Al Qasar’s "Who Are We"A hard message for a hard world
From the streets of Cairo to the Parisian suburbs, young Arabs put up with oppressive leaders, racism, and poverty. Who Are We is an expression of this reality. Sometimes melodic, sometimes abrasive, the album brings the reality of this life to listeners – from the bustle and energy of the streets to the anger at the disparity in living conditions between a few elite and the vast majority.
For this their first album (the band has been performing live and has released one EP over the past couple of years) the core group of Thomas Attar Bellier (electric saz, guitar, and keyboards), Jaouad El Garouge (vocals and percussion), Guillaume Theoden (bass and sub-bass), Nicolas Derolin (percussion), and Paul Void (drums) are joined by an international cast of musicians. Having worked all over the world, band leader Bellier has connections in the United States, the Middle East, North Africa and Europe, which gives the band access to an incredibly diverse range of guests.
There can’t be many albums that see Lee Renaldo, guitarist from American punk band Sonic Youth, Jello Biafra, former leader of the American punk band The Dead Kennedys, and the Egyptian vocalist Hend Elrawy all contributing their talents.
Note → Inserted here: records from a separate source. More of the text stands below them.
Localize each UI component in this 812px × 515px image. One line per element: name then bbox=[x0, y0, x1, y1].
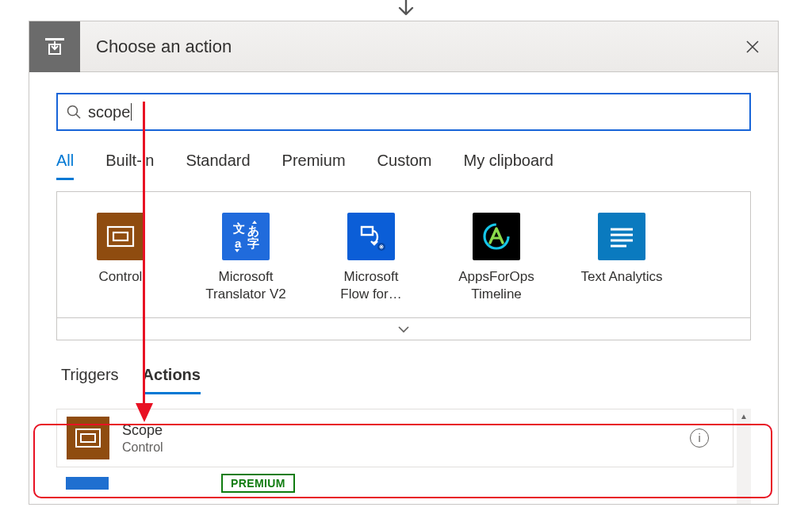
filter-tabs: All Built-in Standard Premium Custom My … bbox=[56, 152, 751, 180]
choose-action-panel: Choose an action scope bbox=[29, 21, 779, 505]
section-tab-triggers[interactable]: Triggers bbox=[61, 366, 119, 394]
svg-rect-0 bbox=[45, 38, 64, 40]
connector-control[interactable]: Control bbox=[76, 213, 165, 303]
filter-tab-premium[interactable]: Premium bbox=[282, 152, 346, 180]
connector-label: Text Analytics bbox=[581, 268, 663, 286]
panel-title: Choose an action bbox=[80, 37, 733, 57]
search-input-value: scope bbox=[88, 103, 130, 121]
filter-tab-all[interactable]: All bbox=[56, 152, 74, 180]
text-cursor bbox=[131, 103, 132, 121]
filter-tab-myclipboard[interactable]: My clipboard bbox=[463, 152, 553, 180]
svg-rect-3 bbox=[108, 227, 133, 246]
flow-arrow-down-icon bbox=[395, 0, 417, 22]
connector-translator[interactable]: 文 あ a 字 Microsoft Translator V2 bbox=[201, 213, 290, 303]
svg-text:a: a bbox=[235, 236, 242, 250]
translator-icon: 文 あ a 字 bbox=[222, 213, 270, 260]
filter-tab-builtin[interactable]: Built-in bbox=[105, 152, 154, 180]
connector-label: Microsoft Translator V2 bbox=[205, 268, 285, 303]
connector-appsforops[interactable]: AppsForOps Timeline bbox=[452, 213, 541, 303]
connector-label: Microsoft Flow for… bbox=[340, 268, 401, 303]
result-subtitle: Control bbox=[122, 440, 690, 455]
expand-connectors-button[interactable] bbox=[57, 317, 750, 340]
result-partial-icon bbox=[66, 477, 109, 490]
svg-text:あ: あ bbox=[247, 224, 259, 237]
panel-header: Choose an action bbox=[29, 21, 778, 72]
filter-tab-custom[interactable]: Custom bbox=[377, 152, 432, 180]
section-tabs: Triggers Actions bbox=[56, 366, 751, 394]
results-list: ▲ Scope Control bbox=[56, 409, 751, 504]
connector-textanalytics[interactable]: Text Analytics bbox=[577, 213, 666, 303]
close-button[interactable] bbox=[733, 28, 772, 66]
chevron-down-icon bbox=[397, 325, 410, 333]
svg-text:文: 文 bbox=[232, 221, 245, 235]
svg-point-1 bbox=[68, 106, 78, 116]
info-icon[interactable]: i bbox=[690, 429, 709, 448]
control-icon bbox=[67, 417, 109, 459]
svg-rect-4 bbox=[113, 233, 128, 240]
textanalytics-icon bbox=[598, 213, 645, 260]
scroll-up-icon: ▲ bbox=[737, 409, 751, 423]
connector-label: Control bbox=[99, 268, 143, 286]
svg-text:字: 字 bbox=[247, 236, 259, 250]
control-icon bbox=[97, 213, 144, 260]
panel-header-icon bbox=[29, 21, 80, 72]
close-icon bbox=[745, 39, 760, 55]
scrollbar[interactable]: ▲ bbox=[737, 409, 751, 504]
svg-rect-17 bbox=[81, 434, 95, 442]
connector-label: AppsForOps Timeline bbox=[458, 268, 534, 303]
premium-badge: PREMIUM bbox=[221, 474, 295, 493]
svg-line-2 bbox=[76, 114, 80, 118]
connectors-box: Control 文 あ a 字 bbox=[56, 191, 751, 340]
result-title: Scope bbox=[122, 422, 690, 439]
result-partial[interactable]: PREMIUM bbox=[56, 467, 733, 493]
connector-flow[interactable]: Microsoft Flow for… bbox=[327, 213, 416, 303]
flow-icon bbox=[347, 213, 395, 260]
appsforops-icon bbox=[473, 213, 520, 260]
result-scope[interactable]: Scope Control i bbox=[56, 409, 733, 467]
svg-rect-16 bbox=[76, 429, 100, 447]
search-box[interactable]: scope bbox=[56, 93, 751, 131]
section-tab-actions[interactable]: Actions bbox=[143, 366, 201, 394]
filter-tab-standard[interactable]: Standard bbox=[186, 152, 250, 180]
Renaldo's guitar features prominently on the opening two tracks of the recording, "Autar Al Shaq" and "Awal".
"Autar Al Shaq", the instrumental that kick starts the album, gives fair warning of what to expect. It starts off with some Renaldo-generated distorted guitar – putting the fuzz into what the band refers to as Arabian Fuzz – that is then joined by Bellier's electric saz.
The combination of the noise guitar and the clean plucked sound of the saz is thrilling and shocking at the same time. It's like hearing a lone voice breaking through background noise in an attempt to tell us something important.
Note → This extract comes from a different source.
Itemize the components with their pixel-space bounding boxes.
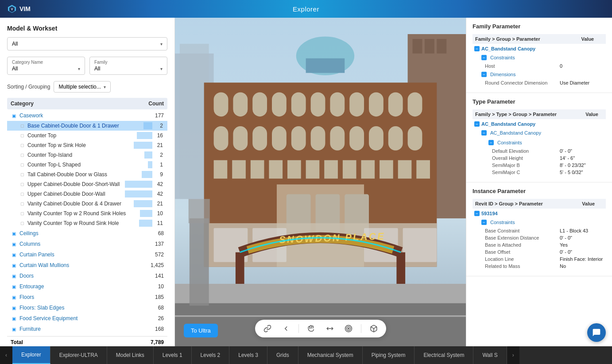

The frustration of a generation
"Awal" sees the band again joined by Renaldo, building an angry backdrop as vocalist El Garouge draws upon his Berber and Gnawa heritages for both the lyrics' language and the rhythms of the song.
The textual thrust is a condemnation of all the false words and actions of Arab leaders – a commentary on the failed hopes of the Arab Spring generation. "Words, words,/Is it truth, or is it a lie? I'm going crazy./Who among us was expecting this? Such fraud and deception?/Little by little, all hope has been lost."
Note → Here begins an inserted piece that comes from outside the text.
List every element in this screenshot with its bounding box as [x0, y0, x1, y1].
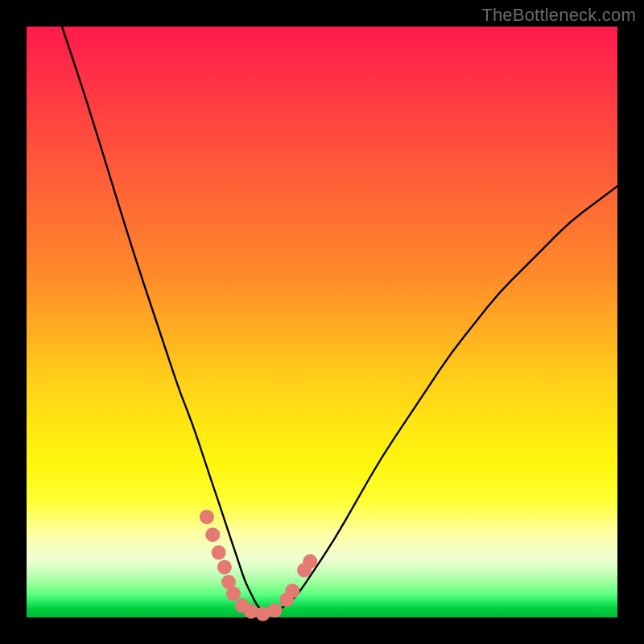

"Ya Malak" (You Angel), the third song on the recording, starts off with the band singing and playing a driving song in Arabic, condemning an unknown enemy: an enemy who would exploit the poor and downtrodden for its own uses. "Last night the enemy came to you with weapons/Murdering enemy/Enemy, you made the injuries worse."
This track also contains the only English-language lyrics on the disc. The last two minutes or so of the song feature Jello Biafra reciting the lyrics to a piece by Egyptian revolutionary poet Ahmed Fouad Negm. The title of the album is taken from the poem's refrain of "Who are you and who are we" that Biafra repeats over and over again, as he and the poet remind listeners of exactly where they stand in the hierarchy of things.
As Biafra lists the ways in which the 1% differ from the folks who actually put food on peoples' tables or build the houses they reside in, the disparity between how the classes live is driven home. There's nothing subtle about the music or the lyrics on this track, but it's a hard message for a hard world.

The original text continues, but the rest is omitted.